Semiotics of Hybridity in Nanyang Art: A Visual Analysis of Chen Wen Hsi and Liu Kang’s Cross-Cultural Works (1950–1975)
DOI:
https://doi.org/10.60027/iarj.2026.e291230Keywords:
Nanyang Art, Semiotics, Cross-cultural Hybridity, Postcolonial Identity, Chinese DiasporaAbstract
Background and Aim: This study investigates the semiotic strategies underlying the cross-cultural hybridity of Nanyang art, a movement that emerged in mid-20th-century Southeast Asia, blending Chinese ink traditions, Western modernism, and local Southeast Asian motifs. The focus is on works by Chen Wen Hsi and Liu Kang from 1950 to 1975, aiming to reveal how their visual language functions not only aesthetically but also ideologically, negotiating postcolonial identity and cultural belonging.
Materials and Methods: The research adopts a semiotic analytical framework integrating Charles S. Peirce’s triadic model (icon–index–symbol) and Ferdinand de Saussure’s structuralist theory (signifier–signified). Four representative artworks—Chen’s Egrets with Banana Tree and Two Gibbons, Liu’s Tea Pickers’ Dance, and Batik Workers—were selected for in-depth visual deconstruction. The analysis also incorporates Barthes’ narrative codes and Mieke Bal’s theory of visual focalization to interpret cultural myths embedded in composition, color, and brushwork.

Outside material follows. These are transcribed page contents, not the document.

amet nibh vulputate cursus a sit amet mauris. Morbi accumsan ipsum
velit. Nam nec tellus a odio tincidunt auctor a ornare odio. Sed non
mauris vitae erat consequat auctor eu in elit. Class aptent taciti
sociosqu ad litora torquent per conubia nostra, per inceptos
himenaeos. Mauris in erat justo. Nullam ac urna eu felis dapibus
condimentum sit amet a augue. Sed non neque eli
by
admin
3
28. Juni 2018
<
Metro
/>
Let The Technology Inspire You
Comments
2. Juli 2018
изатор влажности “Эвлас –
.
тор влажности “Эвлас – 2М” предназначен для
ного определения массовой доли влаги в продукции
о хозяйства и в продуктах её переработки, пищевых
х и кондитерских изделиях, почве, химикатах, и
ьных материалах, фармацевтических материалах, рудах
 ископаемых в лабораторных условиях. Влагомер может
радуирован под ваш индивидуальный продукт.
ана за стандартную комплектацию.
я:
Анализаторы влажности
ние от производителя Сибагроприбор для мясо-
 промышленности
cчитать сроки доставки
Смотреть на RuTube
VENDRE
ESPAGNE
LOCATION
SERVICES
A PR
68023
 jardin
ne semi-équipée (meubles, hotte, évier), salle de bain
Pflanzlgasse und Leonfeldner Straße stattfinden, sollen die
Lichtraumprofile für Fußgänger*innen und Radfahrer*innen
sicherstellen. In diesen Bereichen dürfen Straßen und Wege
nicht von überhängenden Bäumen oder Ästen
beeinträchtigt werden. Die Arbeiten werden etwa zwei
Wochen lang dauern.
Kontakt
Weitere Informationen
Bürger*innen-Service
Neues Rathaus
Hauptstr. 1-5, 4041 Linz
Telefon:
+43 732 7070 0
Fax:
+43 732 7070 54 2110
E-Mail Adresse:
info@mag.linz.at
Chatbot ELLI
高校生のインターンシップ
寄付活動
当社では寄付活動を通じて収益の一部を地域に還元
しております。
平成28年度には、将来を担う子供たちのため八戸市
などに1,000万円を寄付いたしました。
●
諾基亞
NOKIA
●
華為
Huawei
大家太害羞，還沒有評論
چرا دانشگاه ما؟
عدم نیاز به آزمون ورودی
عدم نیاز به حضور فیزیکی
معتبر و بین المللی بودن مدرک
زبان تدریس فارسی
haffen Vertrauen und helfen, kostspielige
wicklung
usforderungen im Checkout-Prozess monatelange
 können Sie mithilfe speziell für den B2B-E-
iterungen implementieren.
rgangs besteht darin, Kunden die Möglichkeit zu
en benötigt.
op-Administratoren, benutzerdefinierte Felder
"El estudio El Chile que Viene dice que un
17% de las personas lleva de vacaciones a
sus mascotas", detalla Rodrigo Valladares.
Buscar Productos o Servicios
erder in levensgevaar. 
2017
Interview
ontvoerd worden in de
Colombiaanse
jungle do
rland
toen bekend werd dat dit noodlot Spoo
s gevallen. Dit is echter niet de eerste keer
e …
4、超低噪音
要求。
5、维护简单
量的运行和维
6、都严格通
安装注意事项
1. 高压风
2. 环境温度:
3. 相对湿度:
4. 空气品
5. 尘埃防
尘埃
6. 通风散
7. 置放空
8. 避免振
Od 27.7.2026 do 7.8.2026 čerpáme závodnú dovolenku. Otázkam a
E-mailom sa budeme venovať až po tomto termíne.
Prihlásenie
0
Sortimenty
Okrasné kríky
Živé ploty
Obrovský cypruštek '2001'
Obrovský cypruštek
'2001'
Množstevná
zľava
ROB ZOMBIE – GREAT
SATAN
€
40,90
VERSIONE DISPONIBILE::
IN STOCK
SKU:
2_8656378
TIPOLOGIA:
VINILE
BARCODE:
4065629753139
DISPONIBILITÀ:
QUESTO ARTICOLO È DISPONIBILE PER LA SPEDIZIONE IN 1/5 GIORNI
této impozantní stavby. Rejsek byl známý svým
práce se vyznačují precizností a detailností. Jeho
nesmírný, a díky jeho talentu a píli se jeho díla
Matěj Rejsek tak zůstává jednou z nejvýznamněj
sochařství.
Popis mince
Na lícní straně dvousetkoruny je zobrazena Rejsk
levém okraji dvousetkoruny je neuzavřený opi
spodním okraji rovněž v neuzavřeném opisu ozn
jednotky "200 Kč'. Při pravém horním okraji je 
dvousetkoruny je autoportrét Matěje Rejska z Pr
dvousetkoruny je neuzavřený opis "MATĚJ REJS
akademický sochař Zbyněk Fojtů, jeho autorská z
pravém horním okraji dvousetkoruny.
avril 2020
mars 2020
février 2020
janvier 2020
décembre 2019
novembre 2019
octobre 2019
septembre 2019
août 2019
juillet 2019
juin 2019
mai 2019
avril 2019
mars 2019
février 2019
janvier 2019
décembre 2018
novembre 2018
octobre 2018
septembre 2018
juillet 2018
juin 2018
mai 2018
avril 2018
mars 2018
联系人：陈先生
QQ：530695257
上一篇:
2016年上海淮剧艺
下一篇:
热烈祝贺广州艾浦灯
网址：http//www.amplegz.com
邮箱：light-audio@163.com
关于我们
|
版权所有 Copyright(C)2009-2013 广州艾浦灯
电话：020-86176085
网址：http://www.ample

Results: Findings reveal a “T-shaped” semiotic system: the horizontal axis reflects formal hybridity through techniques like Cubist fragmentation and ink-wash calligraphy, while the vertical axis encodes cultural ideologies such as Daoist reclusion and anti-colonial labor narratives. Visual signs (e.g., Liu’s Fauvist red or Chen’s gibbons) recontextualize traditional motifs into a transcultural language that challenges colonial binaries and affirms diasporic identity.
Conclusion: Nanyang art’s hybridity is not merely stylistic but a dynamic semiotic negotiation of cultural meaning. By bridging Eastern, Western, and Southeast Asian traditions, Chen and Liu’s works exemplify how visual symbols serve as ideological instruments in constructing postcolonial narratives. This study contributes to semiotic art history by proposing a reproducible model for analyzing cross-cultural signification in diaspora contexts. The implications of this research extend beyond Nanyang art, offering insights into how hybridity in art serves as a critical lens for understanding postcolonial identity, cultural belonging, and the negotiation of cultural influences in other hybrid contexts.